Of all of the films I had the pleasure of viewing during the past twelve months, none were more brutal than Jessica Cameron's directorial debut, Truth or Dare. And almost a full year later, it's still among the best... and certainly the most extreme. Now, I consider myself to be pretty hardcore... I sat through A Serbian Film without flinching, but one scene from Truth or Dare was so incredibly graphic that I literally passed out in the theater. The film is utterly incredible. I can't say enough good things about the film makers and the amazing cast, including Ryan Kiser, Devanny Pinn, Heather Dorff, and the extremely talented co-writer and director, Jessica Cameron. In my review, I said, "All in all, this is one of the finest indie-films made in the last couple of years. A ruthless and sadistic experiment in torture that is not for the faint of heart." You absolutely must see Truth or Dare. And check out my interviews with Ryan Kiser, Devanny Pinn, Jonathan Scott Higgins, and Jessica Cameron.

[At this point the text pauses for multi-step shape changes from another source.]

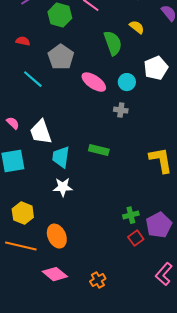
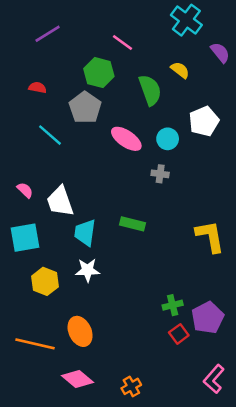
green hexagon: (60, 15) -> (99, 73), moved
yellow hexagon: (23, 213) -> (45, 281), moved

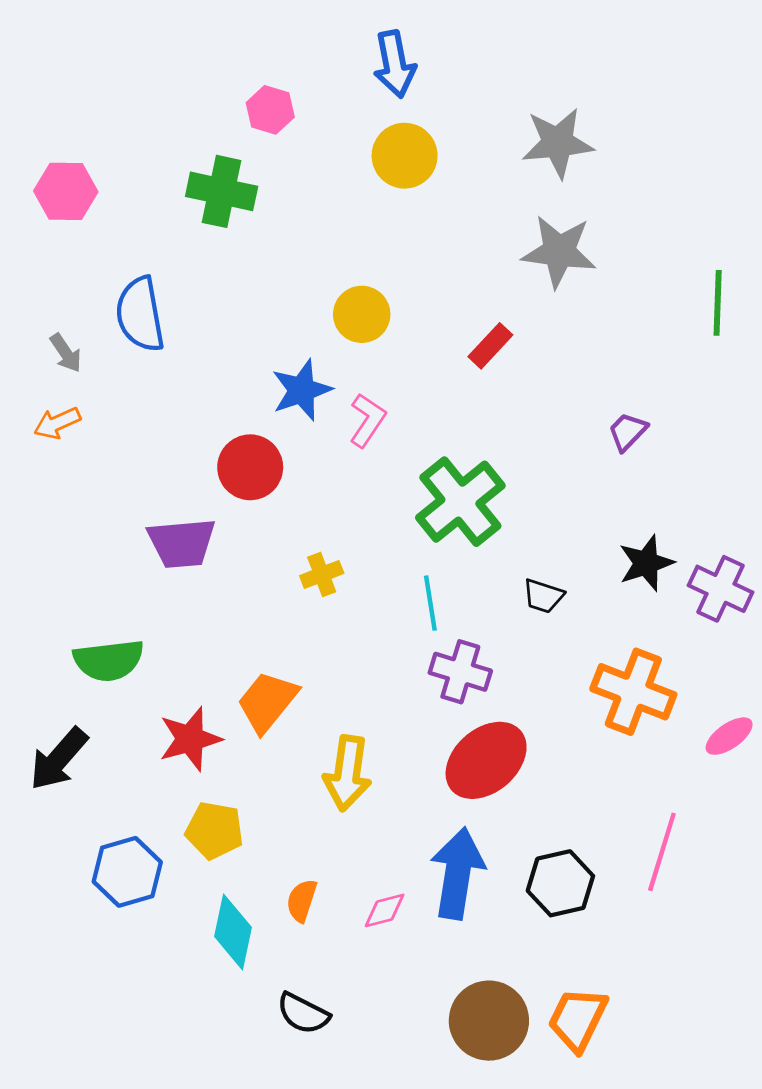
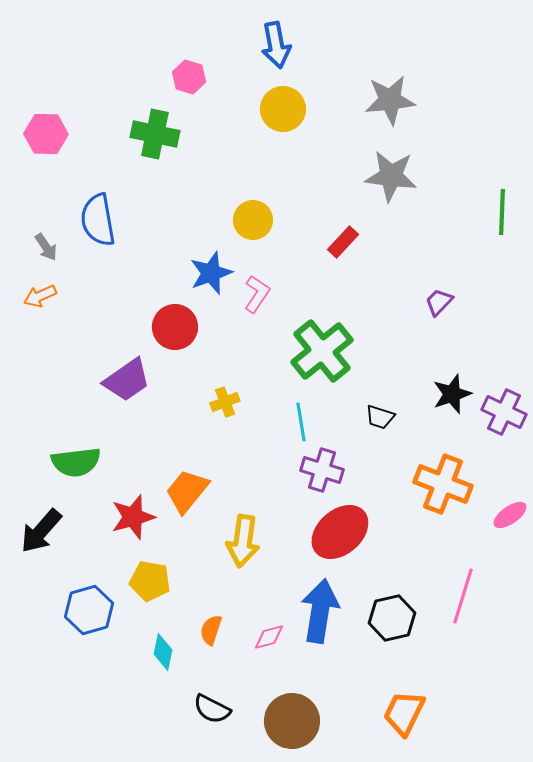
purple trapezoid: (182, 543) -> (127, 380), turned -30
cyan diamond: (233, 932) -> (163, 652), size x0.7
brown circle: (489, 1021) -> (292, 721), moved

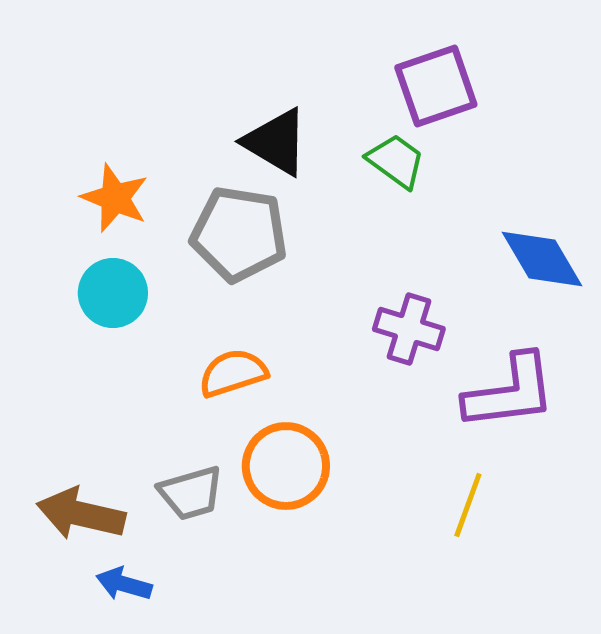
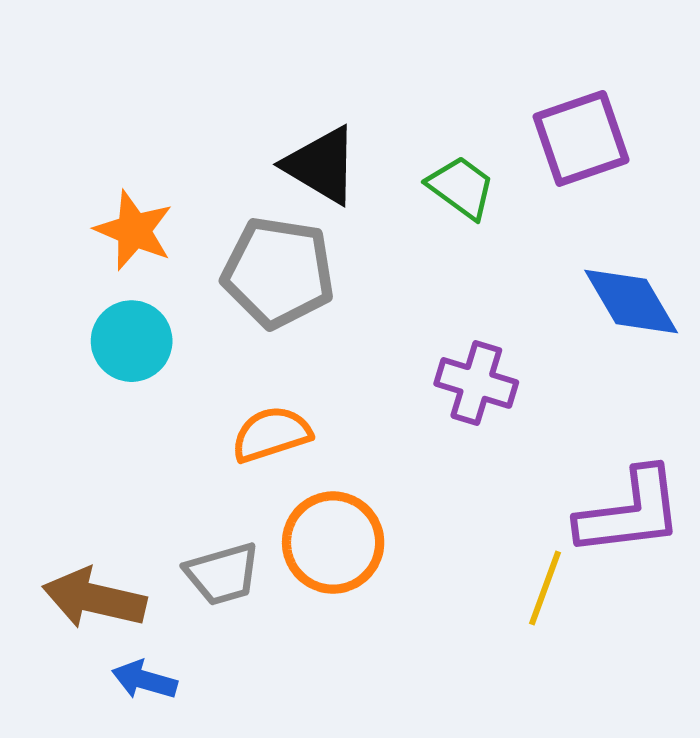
purple square: (436, 86) -> (581, 138), moved
purple L-shape: (510, 392) -> (630, 512), moved

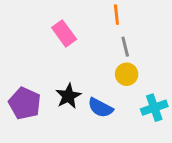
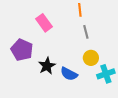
yellow circle: (127, 74) -> (91, 58), moved
purple pentagon: (25, 103) -> (22, 50), moved

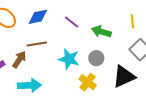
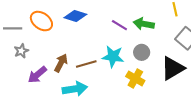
blue diamond: (38, 17) -> (75, 16), turned 35
purple line: (71, 22) -> (119, 25), moved
brown line: (37, 44) -> (86, 64), moved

Cheers. 

1. Cheap Thrills

"E.L. Katz's directorial debut, Cheap Thrills, is anything but what the title may suggest. It is so much more than that. The movie is an unflinching Black Comedy that is, in turn, both relentlessly hilarious and deeply disturbing. The remarkable cast, including Ethan Embry, Pat Healy, David Koechner, and Sara Paxton, bring an unsettling realism to the taut script, resulting in one of the best horror-comedies ever produced." This movie was perfection in every aspect, that is why it is my favorite film of the year. Now, you may be saying that Cheap Thrills isn't actually a horror movie. But I'd argue that the subject matter leaves that open for debate. And frankly, it was my favorite film of the year regardless of the genre, so here it is. And if you haven't seen it yet, you're missing out. You can read my full review here, or just drop everything and watch it right now.